*DESCRIPTION OF THE TASK*. In this exercise, copy exactly the lines from the one that contains "West Berkshire Council" through the end of the entries below; pictures are not copied.

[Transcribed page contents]
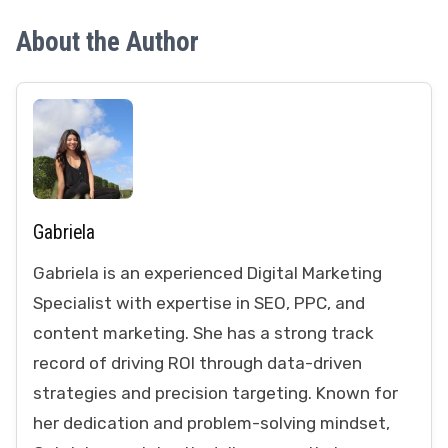
About the Author
Gabriela
Gabriela is an experienced Digital Marketing
Specialist with expertise in SEO, PPC, and
content marketing. She has a strong track
record of driving ROI through data-driven
strategies and precision targeting. Known for
her dedication and problem-solving mindset,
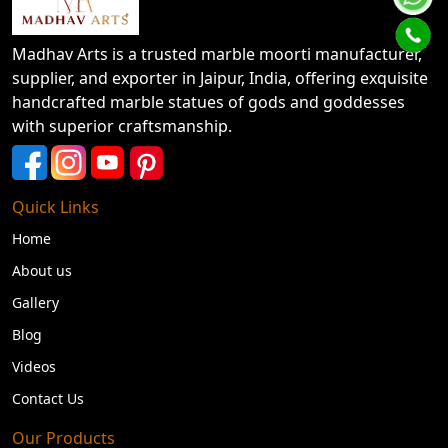
Madhav Arts is a trusted marble moorti manufacturer,
supplier, and exporter in Jaipur, India, offering exquisite
handcrafted marble statues of gods and goddesses
with superior craftsmanship.
Quick Links
Home
About us
Gallery
Blog
Videos
Contact Us
Our Products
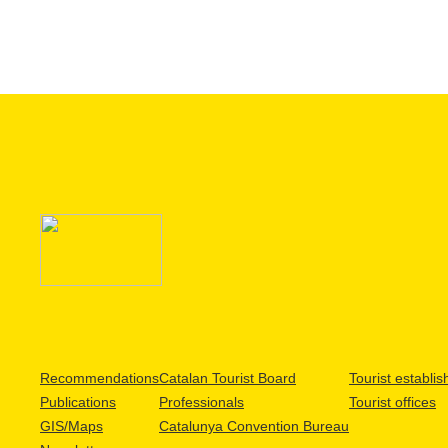
Recommendations
Catalan Tourist Board
Tourist establi
Publications
Professionals
Tourist offices
GIS/Maps
Catalunya Convention Bureau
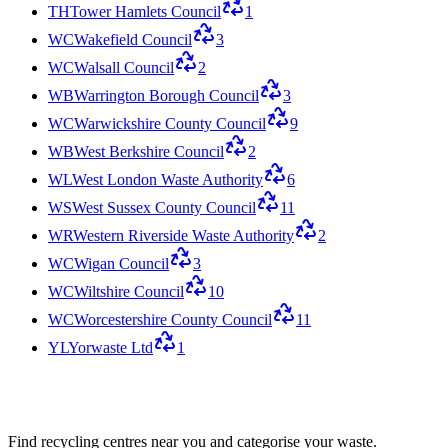
TH
Tower Hamlets Council
1
WC
Wakefield Council
3
WC
Walsall Council
2
WB
Warrington Borough Council
3
WC
Warwickshire County Council
9
WB
West Berkshire Council
2
WL
West London Waste Authority
6
WS
West Sussex County Council
11
WR
Western Riverside Waste Authority
2
WC
Wigan Council
3
WC
Wiltshire Council
10
WC
Worcestershire County Council
11
YL
Yorwaste Ltd
1
Find recycling centres near you and categorise your waste.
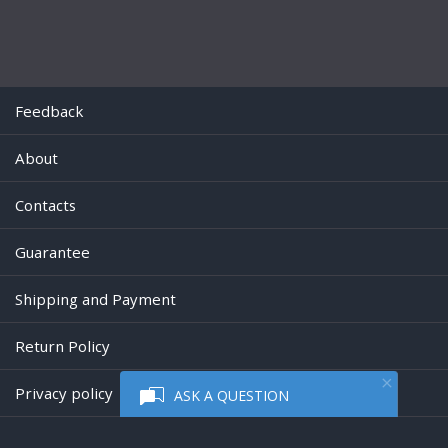
Feedback
About
Contacts
Guarantee
Shipping and Payment
Return Policy
Privacy policy
ASK A QUESTION
Powered by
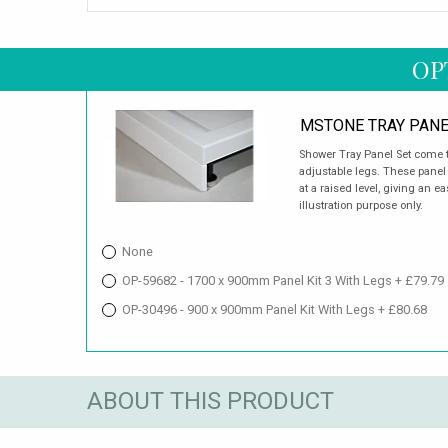
OP
MSTONE TRAY PANE
Shower Tray Panel Set come t
adjustable legs. These panel s
at a raised level, giving an 
illustration purpose only.
None
OP-59682 - 1700 x 900mm Panel Kit 3 With Legs + £79.79
OP-30496 - 900 x 900mm Panel Kit With Legs + £80.68
ABOUT THIS PRODUCT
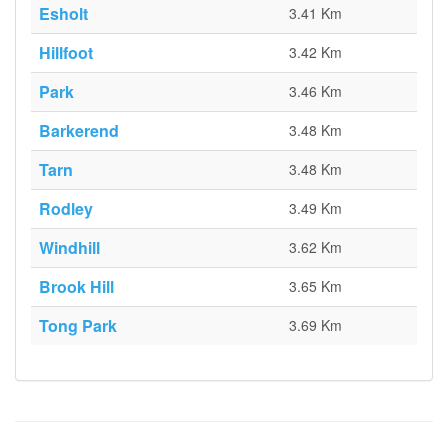
Esholt
3.41 Km
Hillfoot
3.42 Km
Park
3.46 Km
Barkerend
3.48 Km
Tarn
3.48 Km
Rodley
3.49 Km
Windhill
3.62 Km
Brook Hill
3.65 Km
Tong Park
3.69 Km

*ANSWER SECTION*.
West Berkshire Council
2
WL
West London Waste Authority
6
WS
West Sussex County Council
11
WR
Western Riverside Waste Authority
2
WC
Wigan Council
3
WC
Wiltshire Council
10
WC
Worcestershire County Council
11
YL
Yorwaste Ltd
1
Find recycling centres near you and categorise your waste.
Feedback
About
Contacts
Guarantee
Shipping and Payment
Return Policy
Privacy policy
ASK A QUESTION
Powered by
OP
MSTONE TRAY PANE
Shower Tray Panel Set come t
adjustable legs. These panel s
at a raised level, giving an 
illustration purpose only.
None
OP-59682 - 1700 x 900mm Panel Kit 3 With Legs + £79.79
OP-30496 - 900 x 900mm Panel Kit With Legs + £80.68
ABOUT THIS PRODUCT
Esholt
3.41 Km
Hillfoot
3.42 Km
Park
3.46 Km
Barkerend
3.48 Km
Tarn
3.48 Km
Rodley
3.49 Km
Windhill
3.62 Km
Brook Hill
3.65 Km
Tong Park
3.69 Km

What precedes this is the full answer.